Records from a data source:
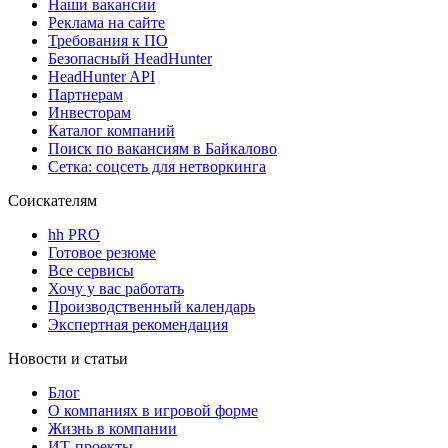
Наши вакансии
Реклама на сайте
Требования к ПО
Безопасный HeadHunter
HeadHunter API
Партнерам
Инвесторам
Каталог компаний
Поиск по вакансиям в Байкалово
Сетка: соцсеть для нетворкинга
Соискателям
hh PRO
Готовое резюме
Все сервисы
Хочу у вас работать
Производственный календарь
Экспертная рекомендация
Новости и статьи
Блог
О компаниях в игровой форме
Жизнь в компании
ИТ-проекты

[About this task]
Please copy each line of the records above in which the word "HeadHunter" can be found.

[Task response]
Безопасный HeadHunter
HeadHunter API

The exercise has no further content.